Outlier detection and functional annotation of adaptive genes
The genetic signal of adaptation was detected using two methods: (1) an approach that identifies SNPs with significantly high or low genetic differentiation compared to the overall population structure (F ST outliers) implemented in BayeScan (Foll, 2012) and (2) a landscape genomic method that uncovers the molecular mechanism of adaptation based on genotype-environment association (GEA) analysis applied in BayEnv2 (Feng & Du, 2022; Günther & Coop, 2013). In brief, BayeScan was performed with a parameter of posterior probability = 100 and detected loci that showed higher genetic differentiation than the q-value threshold < 0.05 (Foll, 2012). BayEnv2 was used to estimate the covariance of allele frequencies between populations, and the model was then used as a null hypothesis for detecting SNP sites associated with environmental variables (Günther & Coop, 2013).

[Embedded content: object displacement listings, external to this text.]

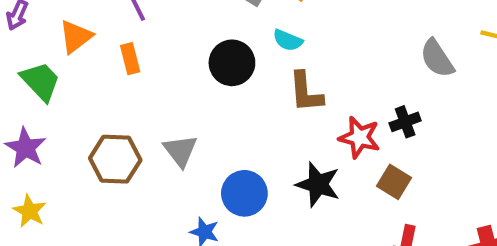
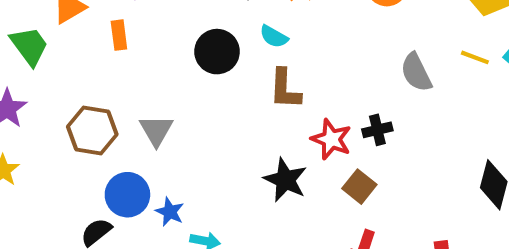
blue circle: (244, 193) -> (127, 195), moved

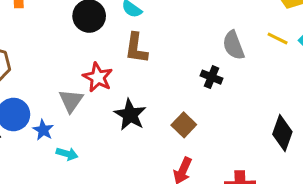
gray triangle: (156, 130) -> (71, 101), moved
black cross: (377, 130) -> (211, 77), moved, turned 30
red star: (331, 139) -> (98, 77), moved

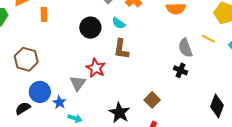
yellow line: (278, 38) -> (208, 39), moved
black cross: (211, 77) -> (180, 70), moved
black star: (130, 115) -> (119, 113), moved

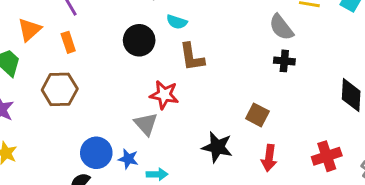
brown hexagon: (26, 59) -> (60, 89), moved

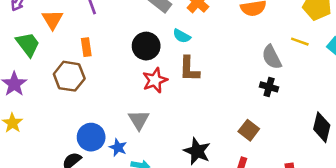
orange triangle: (29, 30) -> (52, 19), turned -30
orange rectangle: (68, 42) -> (86, 47), moved
red star: (164, 95) -> (155, 80), moved, turned 30
brown square: (257, 115) -> (249, 130), moved

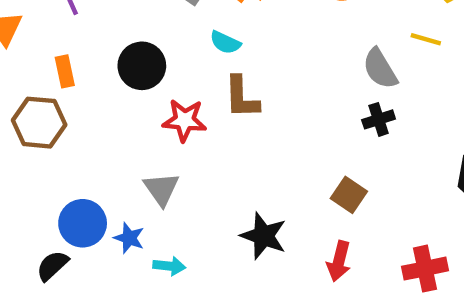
black circle: (146, 46) -> (142, 66), moved
red star: (155, 80) -> (185, 120), turned 30
black cross: (269, 87) -> (379, 119), turned -30

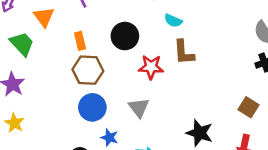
brown hexagon: (39, 123) -> (88, 70), moved
blue circle: (83, 223) -> (92, 107), moved
blue star: (129, 238) -> (109, 137), moved

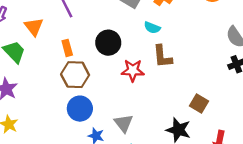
brown square: (249, 107) -> (199, 104), moved
gray triangle: (139, 108) -> (123, 123), moved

To detect loci strongly associated with the most important axes for rearranging genetic components according to environmental factors, the RDA-based method was used (Capblancq et al., 2018). To minimize false positives, demography and geography were accounted for in the RDA-based method by implementing two separate RDA-based strategies as described in Capblancq et al. (2023): the first kept climate variables as predictors without conditioning other factors (RDA-raw), whereas the second kept climate variables as predictors while using the first two genetic PC axes from the genetic PCA and the first three distance-based Moran’s eigenvector maps (dbMEMs) as conditioning variables (RDA-correct). Loci shared by at least two of the four scanning methods were retained as loci putatively under selection by the environment.

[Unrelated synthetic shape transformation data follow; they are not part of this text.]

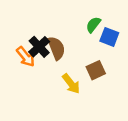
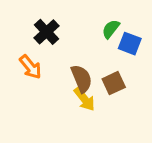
black cross: (39, 47) -> (47, 32), moved
brown semicircle: (56, 48) -> (82, 79), moved

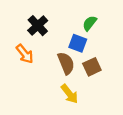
blue square: (130, 44) -> (78, 43), moved
yellow arrow: (84, 99) -> (70, 94), moved

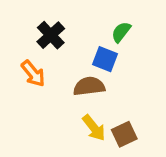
brown semicircle: (66, 63) -> (89, 86), turned -75
brown square: (92, 67) -> (124, 134), moved

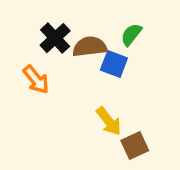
brown semicircle: (89, 86) -> (90, 47), moved
yellow arrow: (94, 128) -> (109, 121), moved

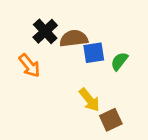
green semicircle: (131, 35) -> (119, 61), moved
blue square: (114, 64) -> (94, 53), turned -30

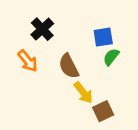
brown semicircle: (74, 38) -> (69, 66), moved, turned -110
blue square: (94, 53) -> (103, 37), moved

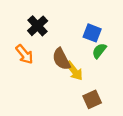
blue square: (103, 37) -> (92, 33), turned 30
yellow arrow: (83, 93) -> (74, 71), moved

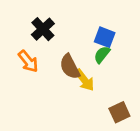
green semicircle: (99, 51) -> (102, 55), moved
brown square: (92, 99) -> (119, 112), moved

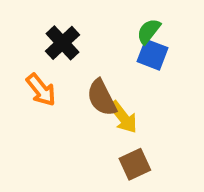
green semicircle: (102, 55) -> (149, 31), moved
brown square: (119, 112) -> (135, 164), moved

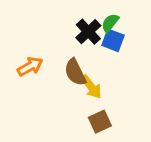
black cross: (62, 43) -> (88, 32), moved
orange arrow: (41, 90) -> (30, 66), turned -80

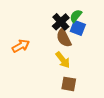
brown semicircle: (75, 72) -> (64, 38), moved
brown square: (100, 122) -> (69, 84), turned 35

A hierarchical approach was used for functional annotation of the outlier loci. First, KOBAS-I (Bu et al., 2021) was used to annotate the trimmed nucleotide sequences of all retained genes using the reference genome of Arabidopsis thaliana with a threshold of e-value < 10-5. Second, the complete amino acid sequences of the orthologous genes retrieved from the genome annotation of S. baicalensis for all unmapped genes in the first round were retrieved and functionally annotated using KOBAS-I in the same manner as in the first round.